How to buy a savings bond

The primary method of purchasing a savings bond is through the United States Treasury's website,; in particular, EE bonds are only available through this method.

There is only one way to purchase a paper bond: after paying federal taxes, you must purchase I bonds. While purchasing a paper bond is less easy, it can be a more enjoyable way to give as a gift.

Frequently asked questions

How do I buy a savings bond as a gift?
When paying your federal taxes, you must fill out a questionnaire for a paper bond. That will only be paid for with a tax return. Both you and your beneficiary must have a TreasuryDirect account to use an electronic bond. You'll just need to remember the recipient's full name, as well as his or her Social Security number or taxpayer identification number. Given the sensitivity of that detail, a savings bond is perhaps the best option for a loved one.

If you're offering a bond to a child under the age of 18, the child's parent must open a TreasuryDirect account in their name and the child's name and administer the bond on their behalf. You should still hold the bond until the child reaches the age of 18.

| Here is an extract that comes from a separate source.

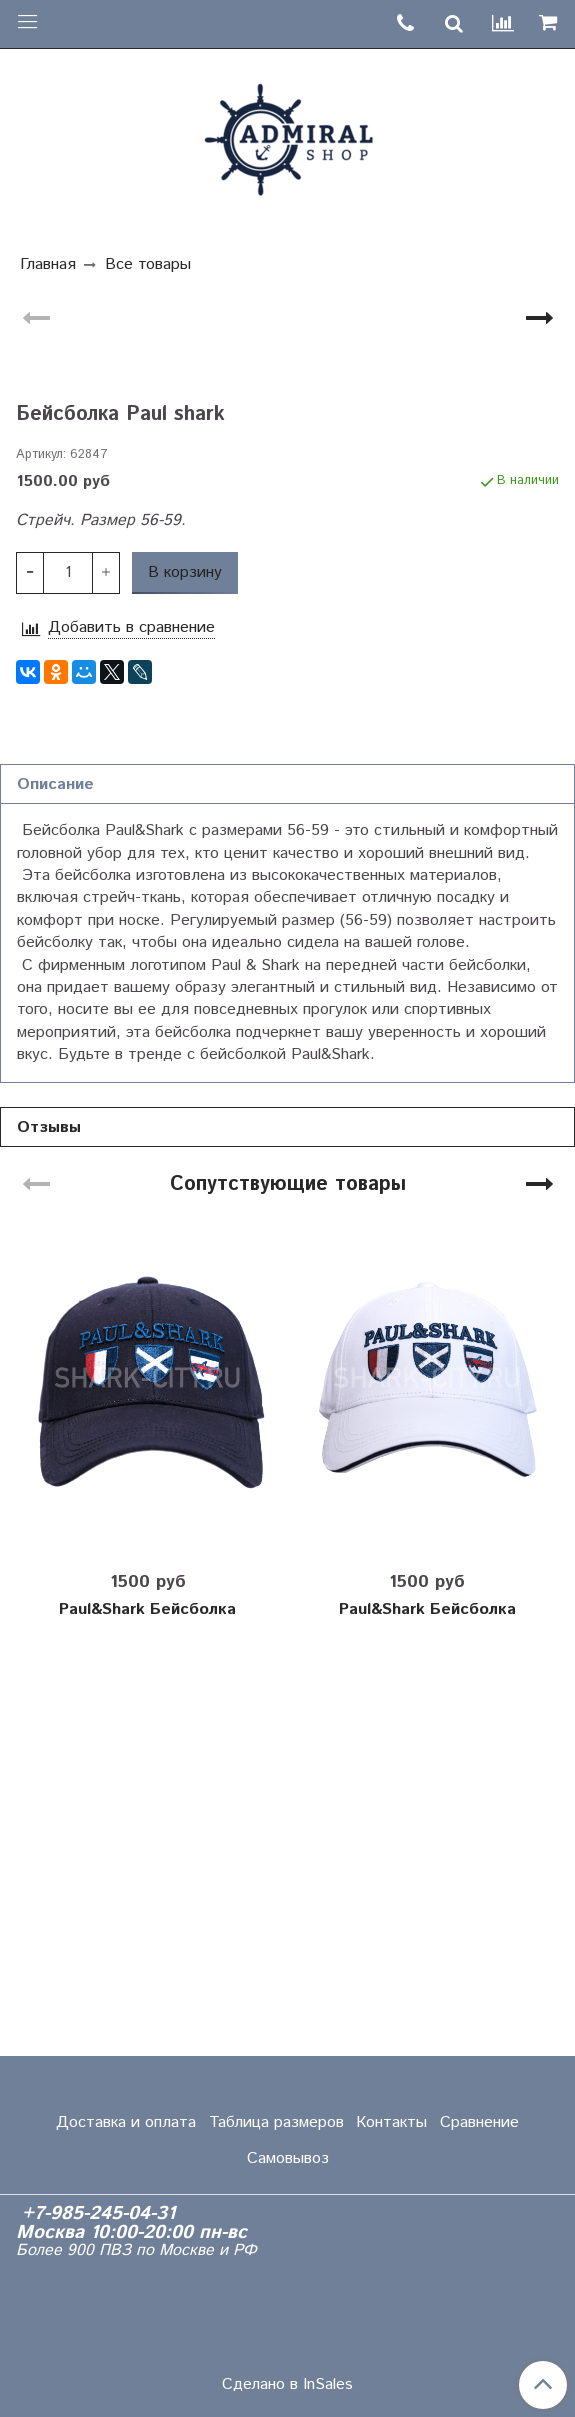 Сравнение (479, 2122)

Why can’t I cash a paper bond bought from someone online?
You can buy and sell paper bonds as souvenirs or collector's pieces on auction websites. A savings bond, on the other hand, cannot be exchanged or altered.

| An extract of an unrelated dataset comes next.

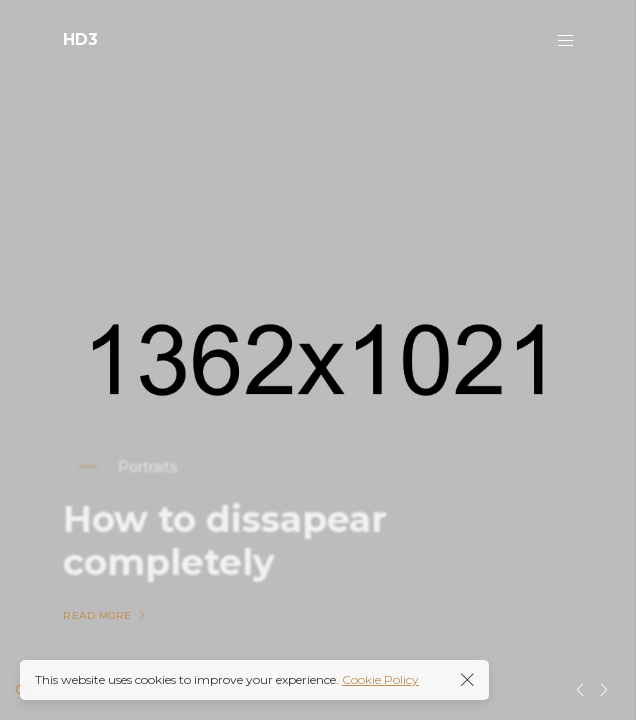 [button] (580, 690)
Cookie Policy (380, 679)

Why are the current series called EE and I?
The US Treasury published bond series in alphabetical order, such as A, B, C, D, and so on. Series E bonds lasted longer than most, and E bonds were eventually replaced by Series EE bonds. Since Series I bonds are indexed for inflation, the I most likely applies to inflation.

How do I calculate the value of a paper savings bond?
The TreasuryDirect savings bond calculator can be found on their website.

What if I own a bond that isn’t an EE or I bond?
Many bonds that are no longer valid have most likely reached their maturity date. To locate the bond, use the U.S. Treasury's search tool. (

How to redeem a savings bond

If the loan is a paper bond, you can cash it at a local bank or credit union. Bring your identification as well as the savings bond. The bank will usually give you a tax form either right away or by mail. If a bank refuses to accept your bond, follow the instructions in the Treasury's guide. Log in to your TreasuryDirect account to validate redemption and deposit to a related checking or savings account whether it's an electronic bond. You should hope to collect the funds within two business days. Savings bonds vs. CDs

Certificates of deposit are bank accounts with periods ranging from three months to five years, while savings bonds are low-risk loans to the US government for up to 30 years. Savings bonds and certificates of deposit (CDs) will also be seen as part of an investment portfolio that prioritizes security over fast returns.

What are other safe investment options to consider?

If you like low-risk investments, you may be interested in finding more about U.S. Treasury bonds or CDs. Keep in mind that low-risk portfolios, including futures, have smaller yields than other forms of investments.